■ Brief ■
Reproduce the records that follow in full, excluding any picture they contain.

[Stored dataset items]
* * * * *
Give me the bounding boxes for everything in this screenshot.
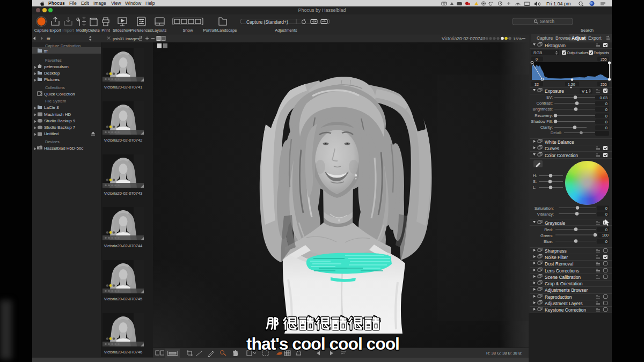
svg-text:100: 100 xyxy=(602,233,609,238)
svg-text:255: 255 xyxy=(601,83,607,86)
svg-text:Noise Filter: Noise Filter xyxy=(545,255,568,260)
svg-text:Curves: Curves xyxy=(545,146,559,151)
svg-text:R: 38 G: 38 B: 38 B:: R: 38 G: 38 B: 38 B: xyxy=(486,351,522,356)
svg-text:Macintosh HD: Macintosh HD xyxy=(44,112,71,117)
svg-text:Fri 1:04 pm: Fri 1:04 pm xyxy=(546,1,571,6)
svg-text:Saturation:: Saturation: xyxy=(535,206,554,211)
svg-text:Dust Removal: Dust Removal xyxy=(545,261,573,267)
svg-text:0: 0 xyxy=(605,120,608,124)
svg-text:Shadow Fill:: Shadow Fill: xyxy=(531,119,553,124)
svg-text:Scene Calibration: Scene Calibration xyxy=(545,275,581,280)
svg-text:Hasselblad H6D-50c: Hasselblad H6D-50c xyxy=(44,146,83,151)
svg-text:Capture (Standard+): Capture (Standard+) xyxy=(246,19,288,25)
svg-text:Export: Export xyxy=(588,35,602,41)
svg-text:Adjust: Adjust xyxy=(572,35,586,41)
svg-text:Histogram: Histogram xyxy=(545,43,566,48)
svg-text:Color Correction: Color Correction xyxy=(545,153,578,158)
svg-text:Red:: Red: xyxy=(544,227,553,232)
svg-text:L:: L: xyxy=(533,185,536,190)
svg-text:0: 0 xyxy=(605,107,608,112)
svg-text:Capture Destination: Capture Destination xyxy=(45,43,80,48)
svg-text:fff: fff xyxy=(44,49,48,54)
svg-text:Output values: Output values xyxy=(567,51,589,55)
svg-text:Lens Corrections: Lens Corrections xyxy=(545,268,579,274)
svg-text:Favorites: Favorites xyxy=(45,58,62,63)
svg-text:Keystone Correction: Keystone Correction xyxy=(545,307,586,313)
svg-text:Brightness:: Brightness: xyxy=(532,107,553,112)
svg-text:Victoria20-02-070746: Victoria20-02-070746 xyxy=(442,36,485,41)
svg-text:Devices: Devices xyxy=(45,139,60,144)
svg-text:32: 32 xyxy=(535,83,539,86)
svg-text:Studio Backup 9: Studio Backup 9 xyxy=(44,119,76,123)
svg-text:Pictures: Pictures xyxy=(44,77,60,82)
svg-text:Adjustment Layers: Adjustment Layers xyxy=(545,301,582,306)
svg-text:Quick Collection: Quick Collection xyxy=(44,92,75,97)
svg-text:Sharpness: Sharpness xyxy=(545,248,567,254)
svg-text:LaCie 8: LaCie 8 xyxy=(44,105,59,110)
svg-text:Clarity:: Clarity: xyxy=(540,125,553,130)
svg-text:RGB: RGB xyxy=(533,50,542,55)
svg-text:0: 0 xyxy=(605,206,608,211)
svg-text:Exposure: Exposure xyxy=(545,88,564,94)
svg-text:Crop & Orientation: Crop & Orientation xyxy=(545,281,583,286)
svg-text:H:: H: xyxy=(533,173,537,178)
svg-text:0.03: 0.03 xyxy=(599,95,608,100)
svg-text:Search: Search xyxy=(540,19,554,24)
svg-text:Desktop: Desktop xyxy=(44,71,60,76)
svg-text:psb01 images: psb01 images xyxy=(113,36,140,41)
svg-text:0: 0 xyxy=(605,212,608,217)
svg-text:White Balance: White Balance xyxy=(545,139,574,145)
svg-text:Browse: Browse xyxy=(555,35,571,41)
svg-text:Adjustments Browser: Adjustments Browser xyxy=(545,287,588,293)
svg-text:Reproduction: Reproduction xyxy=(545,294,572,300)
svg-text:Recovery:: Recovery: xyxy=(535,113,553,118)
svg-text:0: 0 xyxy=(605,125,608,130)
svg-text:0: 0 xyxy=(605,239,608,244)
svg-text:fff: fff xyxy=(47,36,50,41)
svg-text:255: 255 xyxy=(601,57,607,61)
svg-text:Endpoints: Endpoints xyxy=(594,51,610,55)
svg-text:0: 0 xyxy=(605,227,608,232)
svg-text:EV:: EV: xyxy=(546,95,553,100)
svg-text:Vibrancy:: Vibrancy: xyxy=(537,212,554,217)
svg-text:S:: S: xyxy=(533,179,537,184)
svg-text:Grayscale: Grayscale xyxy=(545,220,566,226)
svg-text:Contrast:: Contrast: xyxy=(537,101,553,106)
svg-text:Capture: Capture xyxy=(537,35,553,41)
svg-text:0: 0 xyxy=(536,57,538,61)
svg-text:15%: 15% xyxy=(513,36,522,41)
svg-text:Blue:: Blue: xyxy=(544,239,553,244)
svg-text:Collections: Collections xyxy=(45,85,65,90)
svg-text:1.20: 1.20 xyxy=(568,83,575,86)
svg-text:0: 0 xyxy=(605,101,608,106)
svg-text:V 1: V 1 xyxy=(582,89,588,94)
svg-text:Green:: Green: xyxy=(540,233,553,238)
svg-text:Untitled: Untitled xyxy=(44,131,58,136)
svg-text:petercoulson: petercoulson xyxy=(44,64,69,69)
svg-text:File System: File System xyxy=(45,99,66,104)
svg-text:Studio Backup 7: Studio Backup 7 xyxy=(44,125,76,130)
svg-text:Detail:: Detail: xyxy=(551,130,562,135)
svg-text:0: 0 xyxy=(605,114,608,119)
* * * * *
■ Solution ■
Give me the bounding boxes for everything in this screenshot.
svg-text:100: 100 xyxy=(602,233,609,238)
svg-text:255: 255 xyxy=(601,83,607,86)
svg-text:Noise Filter: Noise Filter xyxy=(545,255,568,260)
svg-text:Curves: Curves xyxy=(545,146,559,151)
svg-text:R: 38 G: 38 B: 38 B:: R: 38 G: 38 B: 38 B: xyxy=(486,351,522,356)
svg-text:Macintosh HD: Macintosh HD xyxy=(44,112,71,117)
svg-text:Fri 1:04 pm: Fri 1:04 pm xyxy=(546,1,571,6)
svg-text:Saturation:: Saturation: xyxy=(535,206,554,211)
svg-text:Dust Removal: Dust Removal xyxy=(545,261,573,267)
svg-text:0: 0 xyxy=(605,120,608,124)
svg-text:Shadow Fill:: Shadow Fill: xyxy=(531,119,553,124)
svg-text:Scene Calibration: Scene Calibration xyxy=(545,275,581,280)
svg-text:Hasselblad H6D-50c: Hasselblad H6D-50c xyxy=(44,146,83,151)
svg-text:Capture (Standard+): Capture (Standard+) xyxy=(246,19,288,25)
svg-text:Export: Export xyxy=(588,35,602,41)
svg-text:Adjust: Adjust xyxy=(572,35,586,41)
svg-text:Histogram: Histogram xyxy=(545,43,566,48)
svg-text:Color Correction: Color Correction xyxy=(545,153,578,158)
svg-text:Red:: Red: xyxy=(544,227,553,232)
svg-text:L:: L: xyxy=(533,185,536,190)
svg-text:0: 0 xyxy=(605,107,608,112)
svg-text:Capture Destination: Capture Destination xyxy=(45,43,80,48)
svg-text:fff: fff xyxy=(44,49,48,54)
svg-text:Output values: Output values xyxy=(567,51,589,55)
svg-text:Lens Corrections: Lens Corrections xyxy=(545,268,579,274)
svg-text:Favorites: Favorites xyxy=(45,58,62,63)
svg-text:Keystone Correction: Keystone Correction xyxy=(545,307,586,313)
svg-text:Brightness:: Brightness: xyxy=(532,107,553,112)
svg-text:Victoria20-02-070746: Victoria20-02-070746 xyxy=(442,36,485,41)
svg-text:Devices: Devices xyxy=(45,139,60,144)
svg-text:32: 32 xyxy=(535,83,539,86)
svg-text:Studio Backup 9: Studio Backup 9 xyxy=(44,119,76,123)
svg-text:Pictures: Pictures xyxy=(44,77,60,82)
svg-text:Adjustment Layers: Adjustment Layers xyxy=(545,301,582,306)
svg-text:Quick Collection: Quick Collection xyxy=(44,92,75,97)
svg-text:Sharpness: Sharpness xyxy=(545,248,567,254)
svg-text:LaCie 8: LaCie 8 xyxy=(44,105,59,110)
svg-text:Clarity:: Clarity: xyxy=(540,125,553,130)
svg-text:RGB: RGB xyxy=(533,50,542,55)
svg-text:0: 0 xyxy=(605,206,608,211)
svg-text:Exposure: Exposure xyxy=(545,88,564,94)
svg-text:Crop & Orientation: Crop & Orientation xyxy=(545,281,583,286)
svg-text:H:: H: xyxy=(533,173,537,178)
svg-text:0.03: 0.03 xyxy=(599,95,608,100)
svg-text:Search: Search xyxy=(540,19,554,24)
svg-text:Desktop: Desktop xyxy=(44,71,60,76)
svg-text:psb01 images: psb01 images xyxy=(113,36,140,41)
svg-text:0: 0 xyxy=(605,212,608,217)
svg-text:White Balance: White Balance xyxy=(545,139,574,145)
svg-text:Browse: Browse xyxy=(555,35,571,41)
svg-text:Adjustments Browser: Adjustments Browser xyxy=(545,287,588,293)
svg-text:Reproduction: Reproduction xyxy=(545,294,572,300)
svg-text:Recovery:: Recovery: xyxy=(535,113,553,118)
svg-text:0: 0 xyxy=(605,125,608,130)
svg-text:0: 0 xyxy=(605,239,608,244)
svg-text:fff: fff xyxy=(47,36,50,41)
svg-text:255: 255 xyxy=(601,57,607,61)
svg-text:Endpoints: Endpoints xyxy=(594,51,610,55)
svg-text:0: 0 xyxy=(605,227,608,232)
svg-text:EV:: EV: xyxy=(546,95,553,100)
svg-text:Vibrancy:: Vibrancy: xyxy=(537,212,554,217)
svg-text:S:: S: xyxy=(533,179,537,184)
svg-text:Grayscale: Grayscale xyxy=(545,220,566,226)
svg-text:Contrast:: Contrast: xyxy=(537,101,553,106)
svg-text:Capture: Capture xyxy=(537,35,553,41)
svg-text:0: 0 xyxy=(536,57,538,61)
svg-text:15%: 15% xyxy=(513,36,522,41)
svg-text:Blue:: Blue: xyxy=(544,239,553,244)
svg-text:Collections: Collections xyxy=(45,85,65,90)
svg-text:1.20: 1.20 xyxy=(568,83,575,86)
svg-text:0: 0 xyxy=(605,101,608,106)
svg-text:V 1: V 1 xyxy=(582,89,588,94)
svg-text:Green:: Green: xyxy=(540,233,553,238)
svg-text:Untitled: Untitled xyxy=(44,131,58,136)
svg-text:petercoulson: petercoulson xyxy=(44,64,69,69)
svg-text:File System: File System xyxy=(45,99,66,104)
svg-text:Studio Backup 7: Studio Backup 7 xyxy=(44,125,76,130)
svg-text:Detail:: Detail: xyxy=(551,130,562,135)
svg-text:0: 0 xyxy=(605,114,608,119)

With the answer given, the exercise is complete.